Give back, word for word, only the lines from the one containing "la Chocolaterie, Biscuiterie, Biscotterie" to the end of the listing below.
※ ※ ※
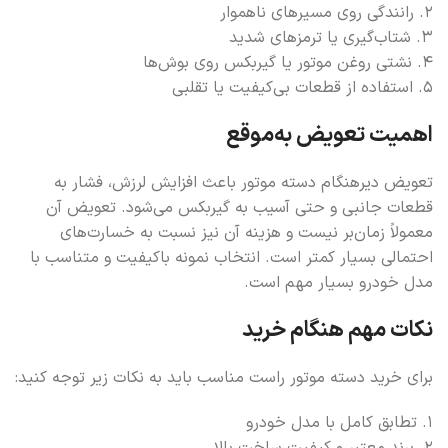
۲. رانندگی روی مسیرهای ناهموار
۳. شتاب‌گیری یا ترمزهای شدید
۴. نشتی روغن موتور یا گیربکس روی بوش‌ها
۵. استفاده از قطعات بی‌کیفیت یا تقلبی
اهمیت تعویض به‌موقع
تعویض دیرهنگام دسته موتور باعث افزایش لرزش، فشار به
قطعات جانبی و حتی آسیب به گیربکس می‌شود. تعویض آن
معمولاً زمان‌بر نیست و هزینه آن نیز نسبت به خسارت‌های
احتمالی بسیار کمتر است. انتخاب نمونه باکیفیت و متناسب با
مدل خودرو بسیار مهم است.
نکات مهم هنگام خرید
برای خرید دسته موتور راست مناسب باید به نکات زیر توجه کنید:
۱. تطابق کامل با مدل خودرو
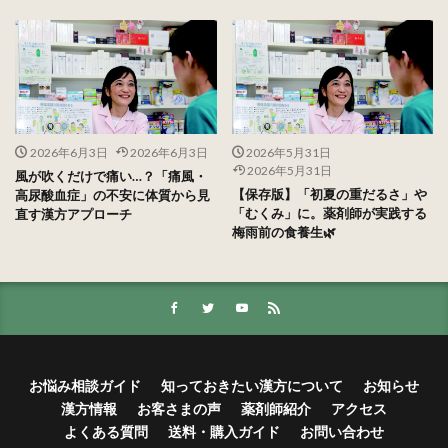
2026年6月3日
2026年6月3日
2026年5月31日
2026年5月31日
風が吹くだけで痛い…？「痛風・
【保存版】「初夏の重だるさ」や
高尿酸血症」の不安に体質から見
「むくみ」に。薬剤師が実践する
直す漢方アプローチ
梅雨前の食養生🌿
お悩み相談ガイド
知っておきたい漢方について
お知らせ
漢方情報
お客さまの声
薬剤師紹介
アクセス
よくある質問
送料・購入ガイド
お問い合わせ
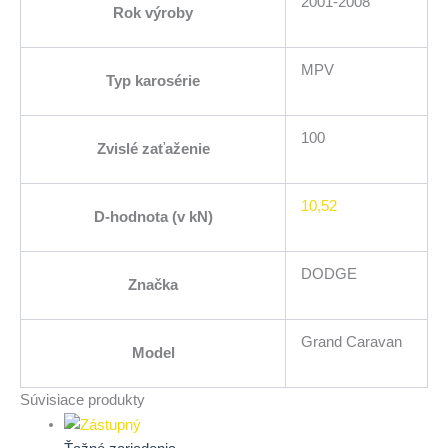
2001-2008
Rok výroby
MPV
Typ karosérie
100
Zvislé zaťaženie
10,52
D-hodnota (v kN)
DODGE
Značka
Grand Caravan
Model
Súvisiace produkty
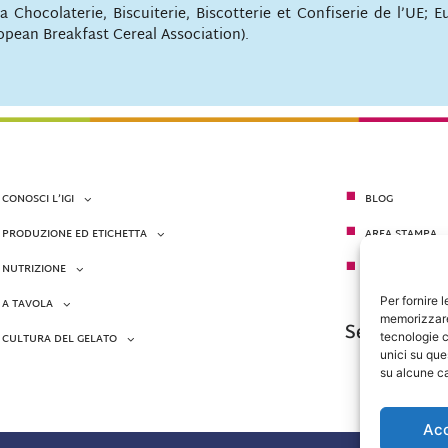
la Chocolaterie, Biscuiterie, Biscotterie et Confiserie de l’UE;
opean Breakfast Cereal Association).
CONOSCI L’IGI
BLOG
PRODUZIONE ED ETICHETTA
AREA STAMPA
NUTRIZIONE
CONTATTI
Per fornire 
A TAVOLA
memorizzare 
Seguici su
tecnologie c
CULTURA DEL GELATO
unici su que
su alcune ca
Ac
※ ※ ※
Your response –
la Chocolaterie, Biscuiterie, Biscotterie et Confiserie de l’UE;
opean Breakfast Cereal Association).
CONOSCI L’IGI
BLOG
PRODUZIONE ED ETICHETTA
AREA STAMPA
NUTRIZIONE
CONTATTI
Per fornire 
A TAVOLA
memorizzare 
Seguici su
tecnologie c
CULTURA DEL GELATO
unici su que
su alcune ca
Ac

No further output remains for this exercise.